"At the Galleries" by Karen Wilkin (edited)
The Hudson Review
IT HAS BECOME A CLICHÉ TO NOTE THAT painting continues
to flourish, despite the proliferation of works made with mixed, “alternative,” and
just plain indescribable media on view in galleries that pride
themselves on being at the “cutting edge.” Cliché or
not, it’s worth pointing out that many of the most provocative
and most discussed shows last season depended on the use of a medium
frequently dismissed as moribund or hopelessly outmoded. In Chelsea
galleries and Uptown ones, the list of painting exhibitions included
such disparate artists (in terms of generation, reputation, and
approach) as Philip Guston, Leon Berko-witz, Leon Kossoff, Larry
Poons, Melissa Meyer, and Wlodzimierz Ksiazek. If these names don’t
reverberate as cutting edge enough to prove my point, such current
celebrities as Louise Fishman, Lisa Yuskavage, Susan Rothenberg,
and Dana Schutz also had painting shows last season—and that’s
just the tip of the proverbial iceberg. Given the art world’s
recent appetite for the very young and unformed, it’s somewhat
reassuring that these painters range from the youngish and trendy
to the mature and seasoned, along with two who are no longer among
us. Not surprisingly, the quality of their exhibitions ranged from
compelling to annoying, the imagery from figuration to abstraction,
the
point of view from wholehearted passion to post-modern irony—and a good
deal in between, in all categories. What these wildly different exhibitions
had in common was their demonstration that even with the burden of a roughly
five-hundred-year tradition, paint on canvas can still allow for a maximum
of expressive invention.
Uptown, at Kouros Gallery, the Polish-born painter Wlodzimierz
Ksiazek showed the most recent incarnations of his long engagement
with the canvas as a record
of interventions. Ksiazek’s paintings are as thick and earthbound as
Meyer’s are transparent and airborne. He presents us with slabs of pigment,
seemingly cracked and eroded, like geologic formations, or weathered, like
ancient archaeological sites,
although his use of cold wax as a medium gives the surfaces a special lushness
that runs (helpfully) counter to these opaque, stony associations. Ksiazek’s
allusions seem to vary according to the distance from which his pictures are
viewed. Seen from a relatively close vantage point, they are brute material
objects: frontal, deeply inflected expanses that insist on the physicality
of paint and the artist’s enthusiasm for manipulating his thick, juicy
medium. From slightly farther away, they remain just as materially assertive
but, at the same time, become strangely evocative of aerial views of distant
sites, both natural and man made. In his most achieved works, Ksiazek seduces
us with the opulence and
sheer substance of what is before them, but simultaneously dislocates us by
suggesting that we are miles away from the very thing that has engaged us.
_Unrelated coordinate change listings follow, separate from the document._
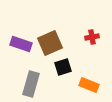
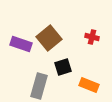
red cross: rotated 24 degrees clockwise
brown square: moved 1 px left, 5 px up; rotated 15 degrees counterclockwise
gray rectangle: moved 8 px right, 2 px down
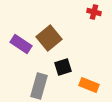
red cross: moved 2 px right, 25 px up
purple rectangle: rotated 15 degrees clockwise
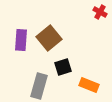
red cross: moved 6 px right; rotated 16 degrees clockwise
purple rectangle: moved 4 px up; rotated 60 degrees clockwise
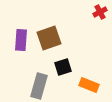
red cross: rotated 32 degrees clockwise
brown square: rotated 20 degrees clockwise
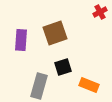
brown square: moved 6 px right, 5 px up
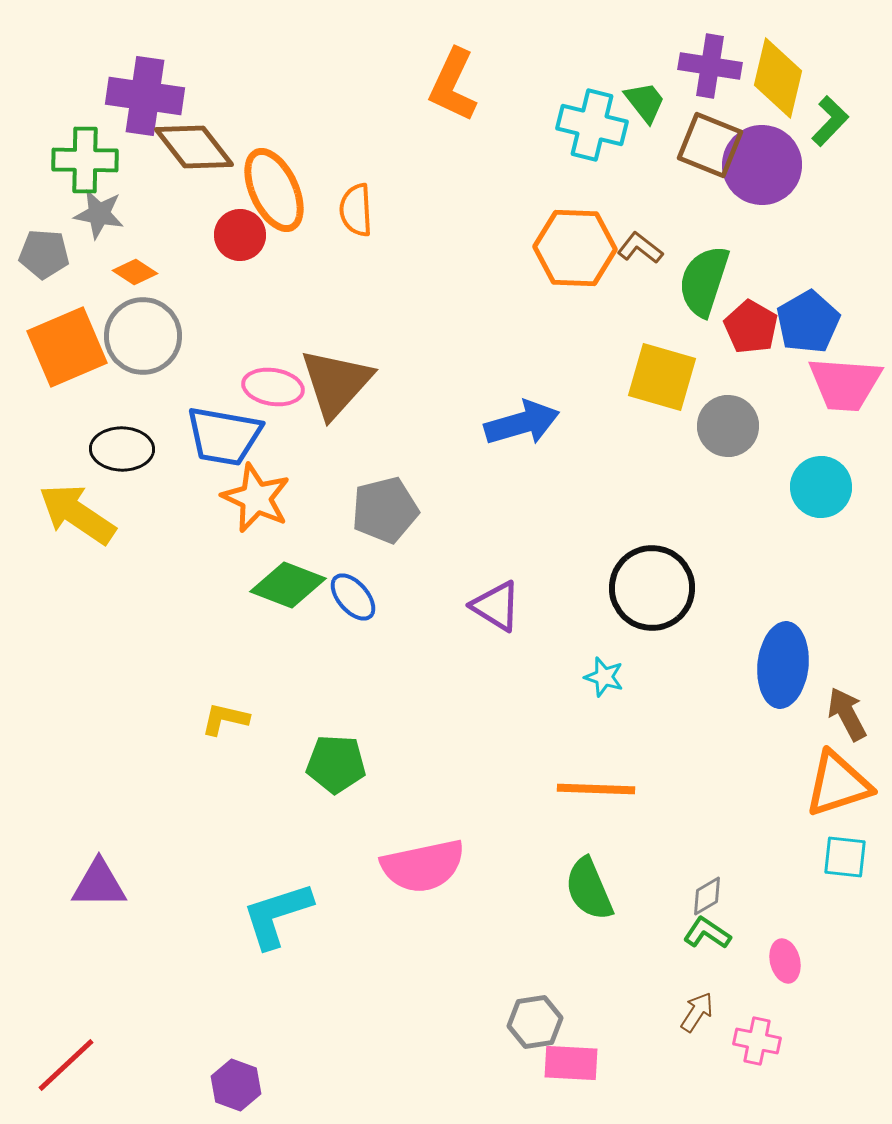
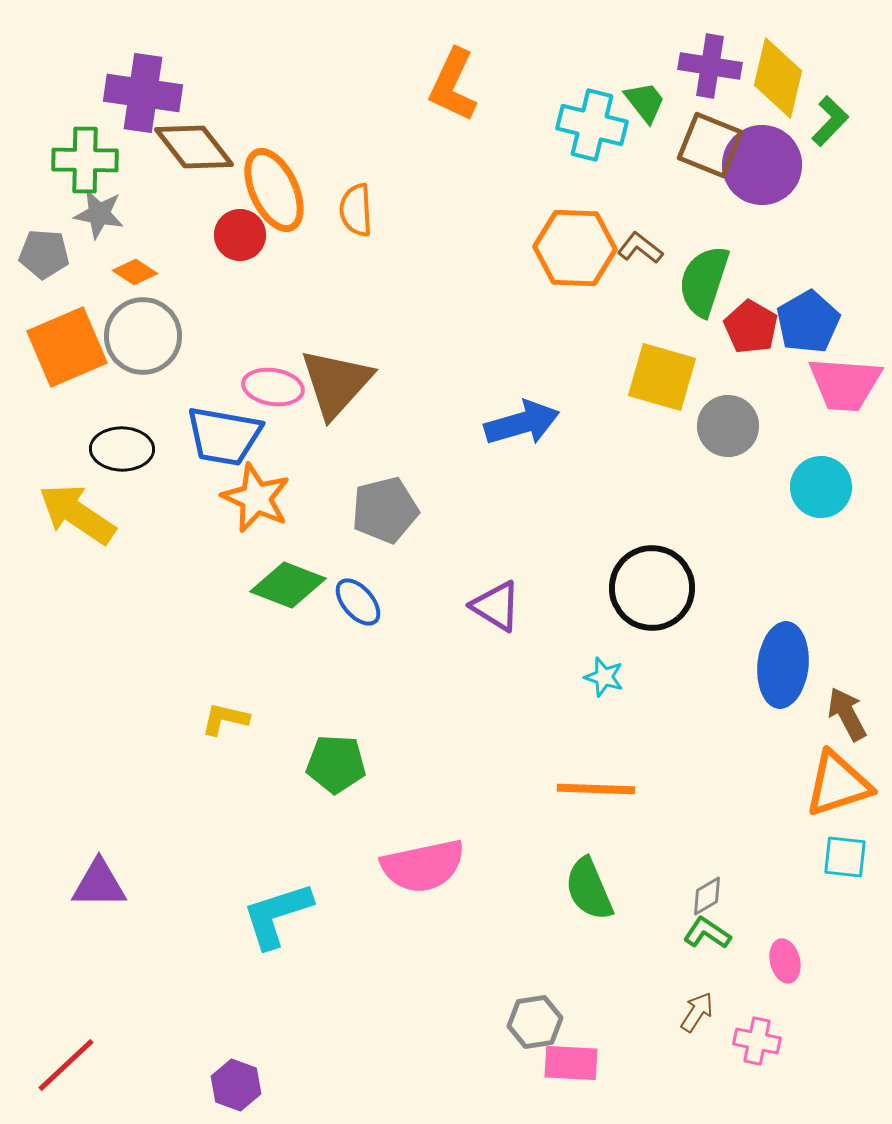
purple cross at (145, 96): moved 2 px left, 3 px up
blue ellipse at (353, 597): moved 5 px right, 5 px down
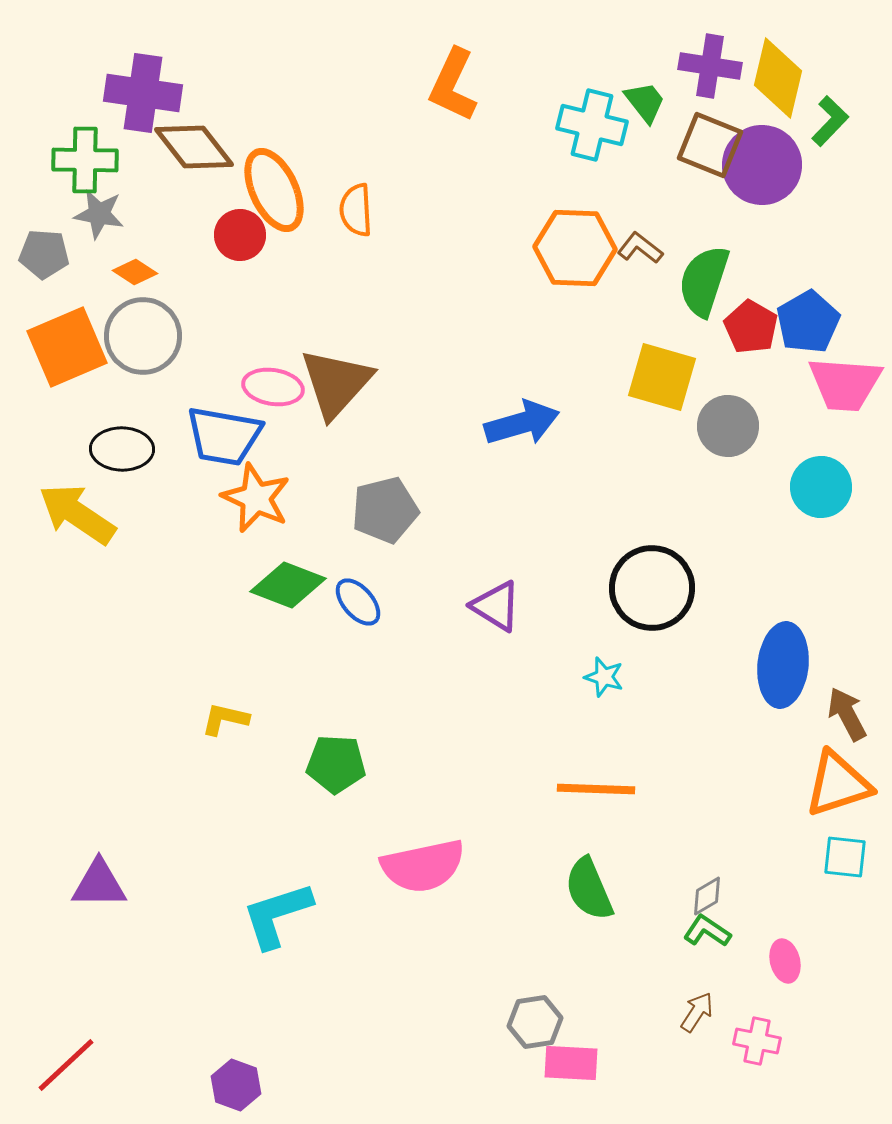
green L-shape at (707, 933): moved 2 px up
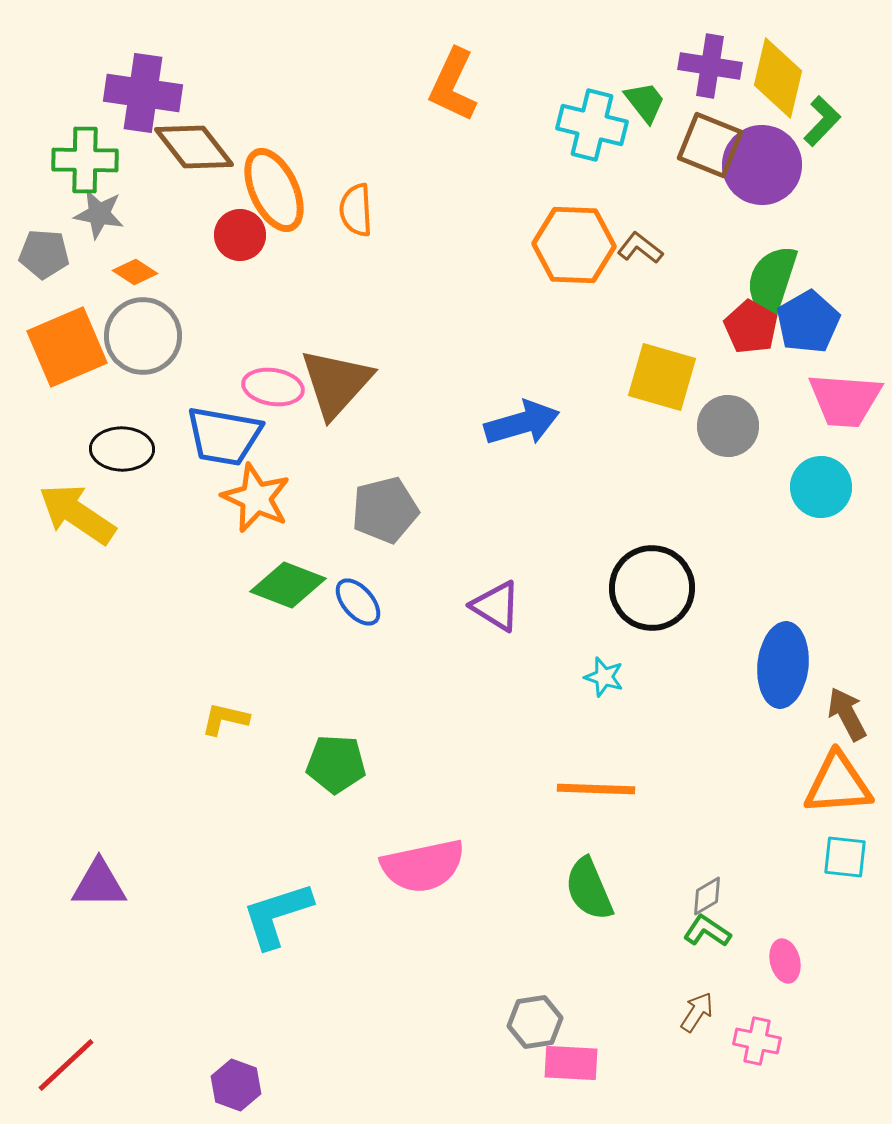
green L-shape at (830, 121): moved 8 px left
orange hexagon at (575, 248): moved 1 px left, 3 px up
green semicircle at (704, 281): moved 68 px right
pink trapezoid at (845, 384): moved 16 px down
orange triangle at (838, 784): rotated 14 degrees clockwise
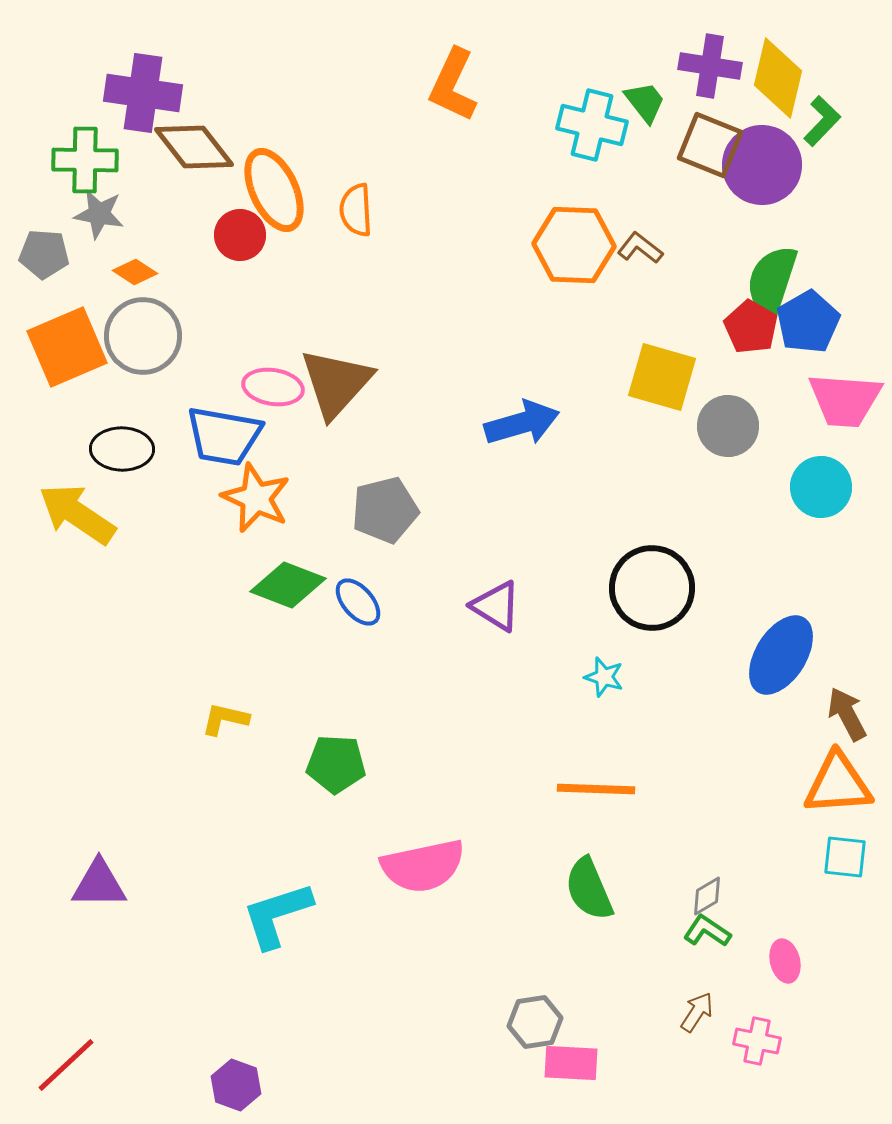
blue ellipse at (783, 665): moved 2 px left, 10 px up; rotated 26 degrees clockwise
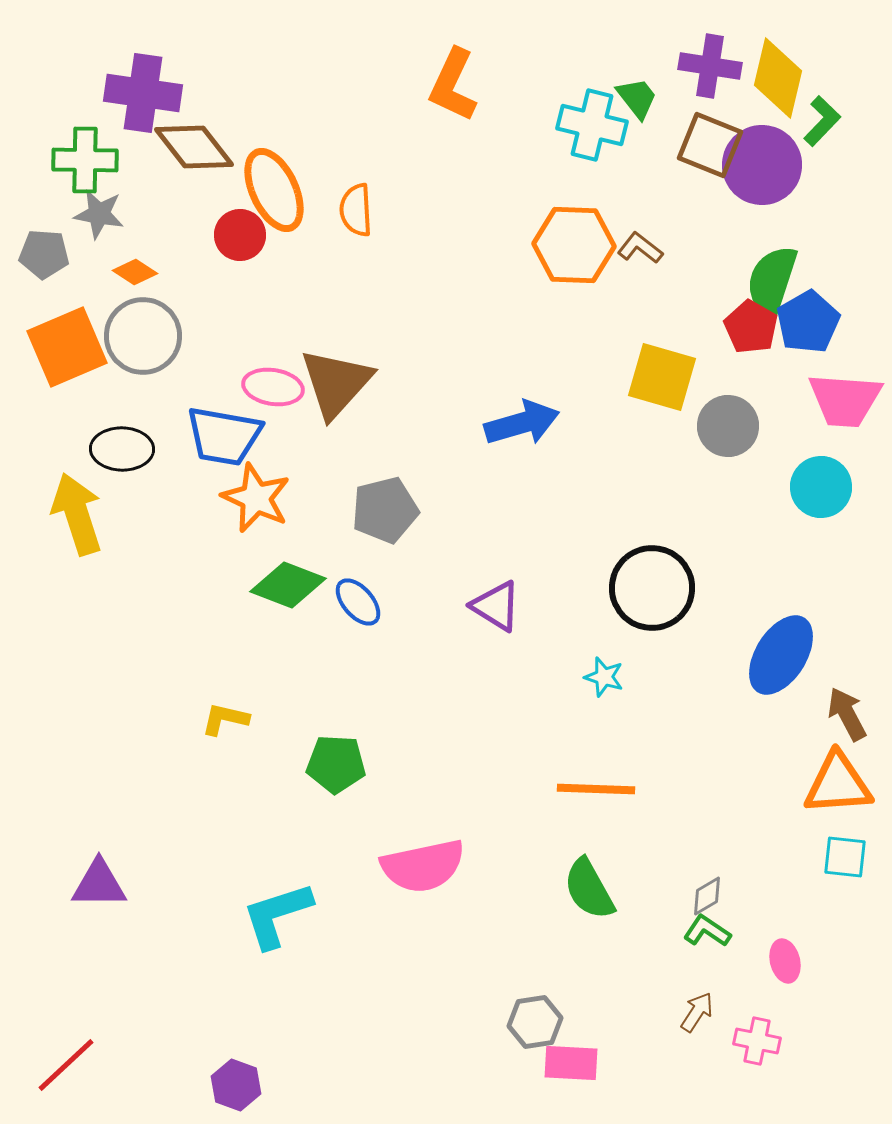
green trapezoid at (645, 102): moved 8 px left, 4 px up
yellow arrow at (77, 514): rotated 38 degrees clockwise
green semicircle at (589, 889): rotated 6 degrees counterclockwise
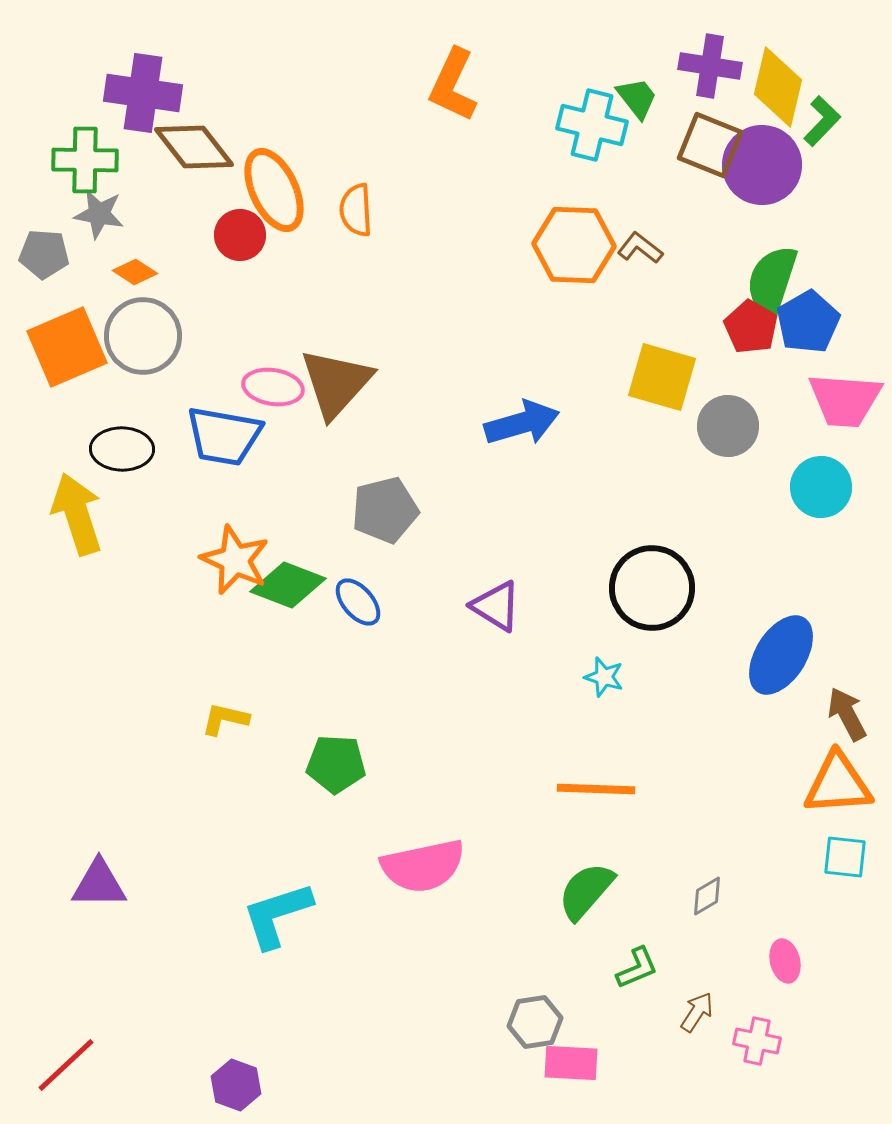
yellow diamond at (778, 78): moved 9 px down
orange star at (256, 498): moved 21 px left, 62 px down
green semicircle at (589, 889): moved 3 px left, 2 px down; rotated 70 degrees clockwise
green L-shape at (707, 931): moved 70 px left, 37 px down; rotated 123 degrees clockwise
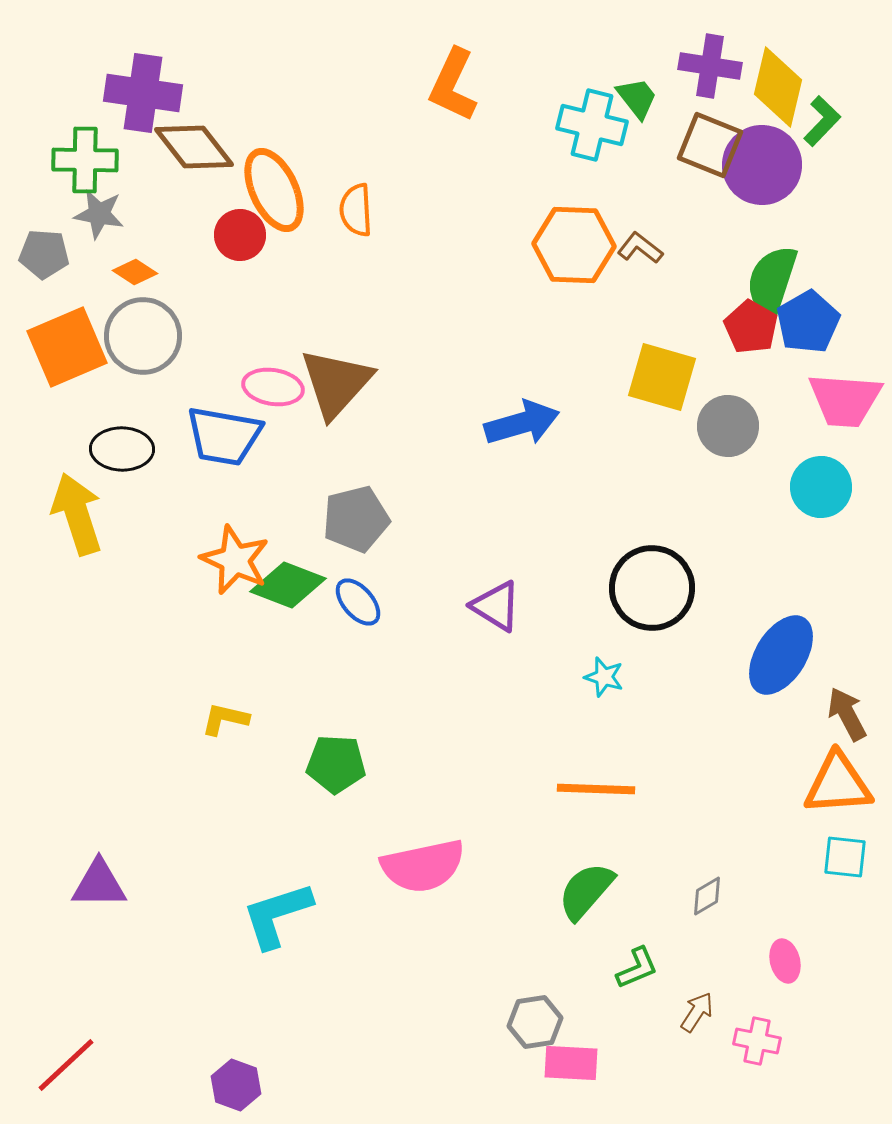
gray pentagon at (385, 510): moved 29 px left, 9 px down
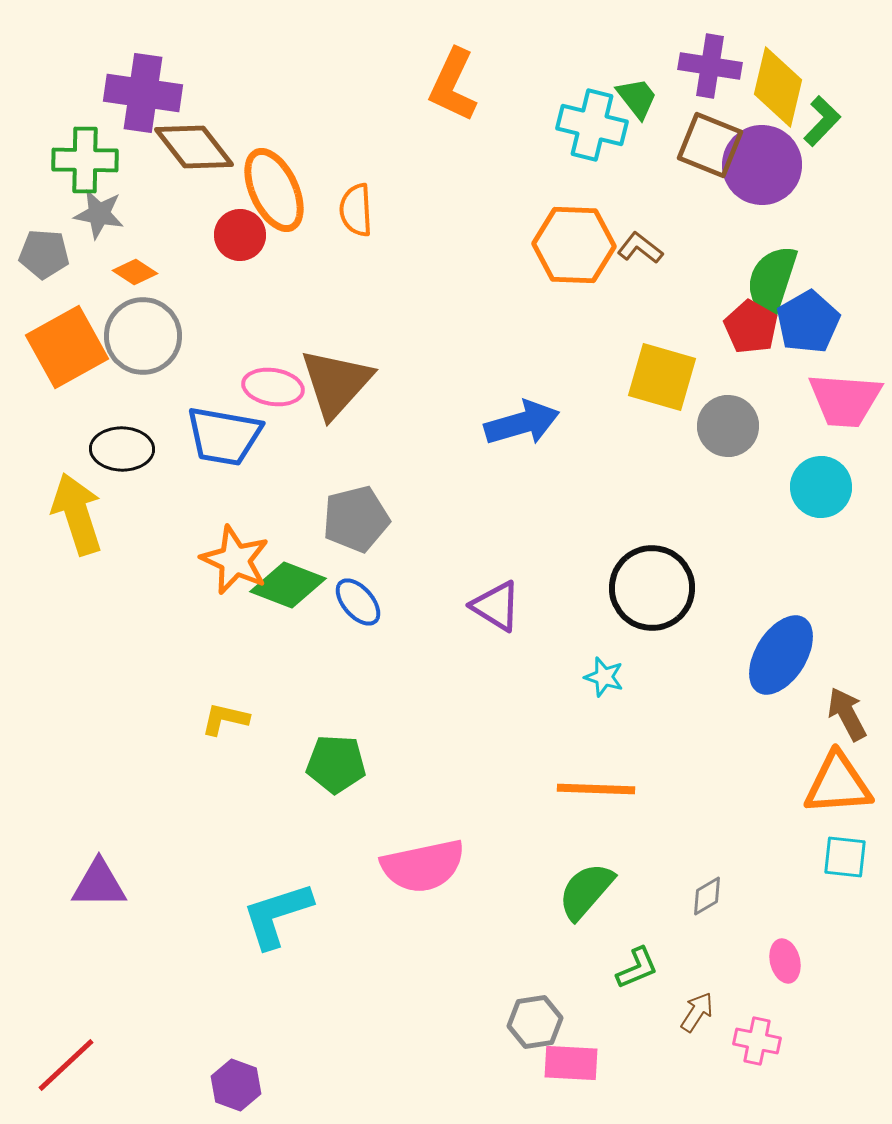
orange square at (67, 347): rotated 6 degrees counterclockwise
Or at least, this is how Ksiazek’s earlier works could
often be described. In them, archaeological associations often
dominated, emphasized by his earthy,
tonal palette, like timeworn stone or eroded
brick, by the crisply defined edges of his strokes, and by the sense of orderly
geometry beneath the paintings’ assertive surfaces. We felt we saw into
these pictures, descending deeper and deeper into fictive depths, as though
revisiting the traces of a rediscovered civilization—or perhaps, given
Ksiazek’s complicated history, before the fall of the Iron Curtain and
even after his emigration to the U.S., metaphorically revisiting the artist’s
own past. Rather than compelling us to move into them, however, the most recent
of Ksiazek’s large paintings at Kouros met us more than halfway. The
densest swipes and slabs of paint, notably more fluid and less geometric than
was often true in earlier works, appeared to push forward from the surface
of the canvas, making the pictures read as being even more substantial and
confrontational than they were in the past. The enlivening sense of shifting
distances
and scales that the earlier work had led us to expect was still evident, but
the disciplining grid had loosened. The result? No less ambiguity, but a new
emphasis on the hand and a new intimacy, which by extension, appeared to be
a new emphasis on the presence of the artist. As with Poons’s 2009 Calling
You, Ksiazek’s new works made me eager to see how they will evolve.